The Supreme Court judgement in Gujarat Lokayakuta case
Arun Jaitley
Several States enacted the Lokayukta laws in 1986. The State legislations were based on a draft law circulated by the Centre. The language of the provisions relating to the appointment of Lokayukta is identical in most States. Section 3(1) of the Gujarat Act reads as under:
“For the purpose of conducting investigations in accordance with provisions of this Act, the Governor shall, by warrant under his hand and seal, appoint a person to be known as the Lokayukta.
Provided that the Lokayukta shall be appointed after consultation with the Chief Justice of the High Court and except where such appointment is to be made at a time when the Legislative Assembly of the State of Gujarat has been dissolved or a Proclamation under Article 356 of the Constitution is in operation in the State of Gujarat, after consultation also with the Leader of Opposition in the Legislative Assembly, or if there be no such Leader, a person elected in this behalf by the members of the Opposition in that House in such manner as the Speaker may direct.”
The language of the Section is clear. There is no ambiguity. When the language is clear, the rule of strict interpretation must apply. The section envisages the appointment to be made by the Governor. Under our constitutional scheme the governor acts on the aid and advice of the Council of Ministers. The role of the Governor is a non-activist one. The consultation, therefore, in the name of the Governor has to be made by the Council of Ministers through the Chief minister. It is the Chief Minister who has to consult the Chief Justice of the High Court and the Leader of
Opposition in the Legislative Assembly.
There are four constitutional authorities involved in the process. The Chief Minister must consult the Chief Justice; he must consult the Leader of Opposition. He must then forward the recommendation to the Governor who must act on the aid and advice of the Council of Ministers. The role of the Governor is minimal. The Chief Justice and the Leader of Opposition are a part of the consultation process with the Chief Minister.
This scheme was enacted as a part of the constitutional mechanism where the Governor, the Opposition and the Chief Justice are a part of the consultation process. The key instrumentality in the consultation is the Chief Minister. He has to engage in the consultation. The Governor is the fourth agency who must grant approval on the aid and advice of the Council of Ministers. The constitutional mandate of separation of powers is intrinsically a part of the constitutional balance which is maintained between the different organs of the State. The interpretation given by the Supreme Court to the “consultation” with the Chief Justice now implies that there is a primacy of the opinion of the Chief Justice.

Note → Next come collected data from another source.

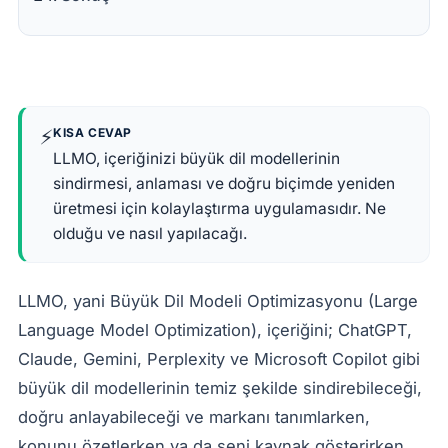
⚡
KISA CEVAP
LLMO, içeriğinizi büyük dil modellerinin
sindirmesi, anlaması ve doğru biçimde yeniden
üretmesi için kolaylaştırma uygulamasıdır. Ne
olduğu ve nasıl yapılacağı.
LLMO, yani Büyük Dil Modeli Optimizasyonu (Large
Language Model Optimization), içeriğini; ChatGPT,
Claude, Gemini, Perplexity ve Microsoft Copilot gibi
büyük dil modellerinin temiz şekilde sindirebileceği,
doğru anlayabileceği ve markanı tanımlarken,
konunu özetlerken ya da seni kaynak gösterirken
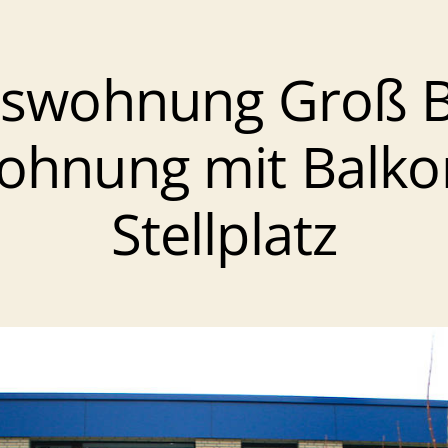
swohnung Groß Bo
hnung mit Balkon
Stellplatz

A reading of the judgement of Supreme Court not only gives to the Chief Justice’s opinion a primacy, it gives it an ‘exclusivity’ thereby rendering the role of the Chief Minister and the Leader of Opposition completely redundant and otiose. The Supreme Court has observed that “the purpose of giving primacy to the opinion of the Chief Justice is for the reasons that he enjoys an independent status and also because the person eligible to be the Lokayukta is from the retired judges of the High Court, the Chief Justice is therefore the best person to judge suitability for the post. The Chief Justice has primacy of the opinion in the said matter. The non acceptance of such recommendation by the Chief Minister remains ‘insignificant’. Thus it clearly emerges that the Governor under section 3 of the Act, 1986 has acted upon the aid and advice of the Council of Ministers. Such a view is taken considering the fact that section 3 of the Act 1986 does not envisage unanimity in the consultative process.”

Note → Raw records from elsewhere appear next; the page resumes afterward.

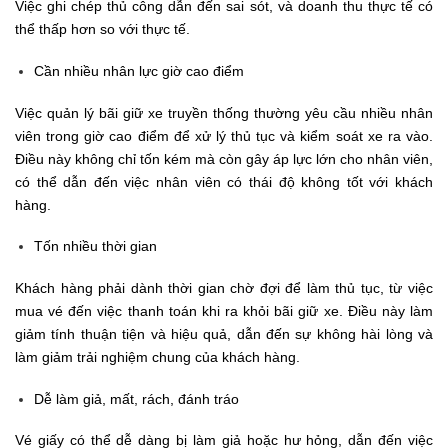
Việc ghi chép thủ công dẫn đến sai sót, và doanh thu thực tế có
thể thấp hơn so với thực tế.
Cần nhiều nhân lực giờ cao điểm
Việc quản lý bãi giữ xe truyền thống thường yêu cầu nhiều nhân
viên trong giờ cao điểm để xử lý thủ tục và kiểm soát xe ra vào.
Điều này không chỉ tốn kém mà còn gây áp lực lớn cho nhân viên,
có thể dẫn đến việc nhân viên có thái độ không tốt với khách
hàng.
Tốn nhiều thời gian
Khách hàng phải dành thời gian chờ đợi để làm thủ tục, từ việc
mua vé đến việc thanh toán khi ra khỏi bãi giữ xe. Điều này làm
giảm tính thuận tiện và hiệu quả, dẫn đến sự không hài lòng và
làm giảm trải nghiệm chung của khách hàng.
Dễ làm giả, mất, rách, đánh tráo
Vé giấy có thể dễ dàng bị làm giả hoặc hư hỏng, dẫn đến việc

As a part of India’s legislative and political process I seriously disagree with the observations of the Supreme Court. The Act framed by the Legislature does not give any primacy to the opinion of the Chief Justice. The fact that the Chief Justice is an independent constitutional authority does not imply that the Chief Minister or the Leader of “Opposition have no constitutional or statutory role particularly when the power to be exercised is an Executive function and not a Judicial one. There is no presumption that the Chief Justice alone is the best judge with regard to the performance of retired judges. Quite to the contrary, the system of judges alone appointing judges and the judges alone judging judges has not worked satisfactorily in India. Many regard it as a failed system. The demand for a broad based National Judicial Commission is legitimate and logical. It is based on the experience of the system that the existing system of judges appointing judges and judges alone judging judges is not the best system available.

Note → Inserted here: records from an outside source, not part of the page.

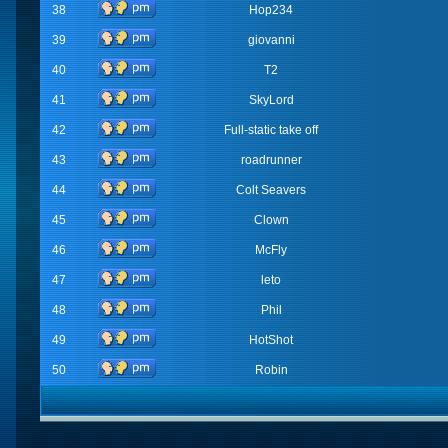
38
Hop234
39
giovanni
40
T2
41
SkyLord
42
Full-static take off
43
roadrunner
44
Colt Seavers
45
Clown
46
McFly
47
leto
48
Phil
49
HotShot
50
Robin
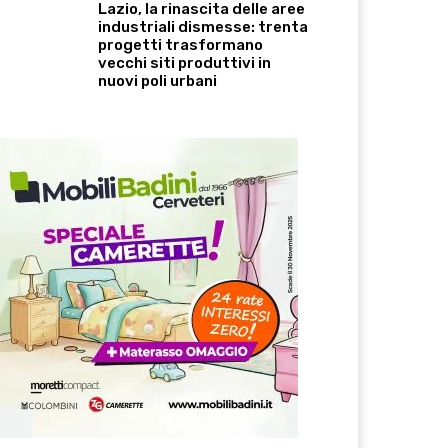
Lazio, la rinascita delle aree
industriali dismesse: trenta
progetti trasformano
vecchi siti produttivi in
nuovi poli urbani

There are other relevant inputs which can be made by the other constitutional authorities. The Legislature envisages that these constitutional authorities are to be a part of the consultation process. Their role is of an equal participant and not ‘insignificant’. The Judgement has evolved the role of the Chief Justice from being privy to the consultation process to one of ‘primacy’ and eventually to ‘exclusivity’ thus rendering role of the other constitutional authorities as ‘insignificant’. The judgement does not stop at that. The direct letter of the Chief Justice to the Governor without an accompanying aid and advice of the Council of Ministers is now treated as the aid and advice of the council of ministers since the consultation process does not envisage a unanimity. So insignificant is the role of Council of Ministers that its’ dissent is treated as an aid and advice to the Governor.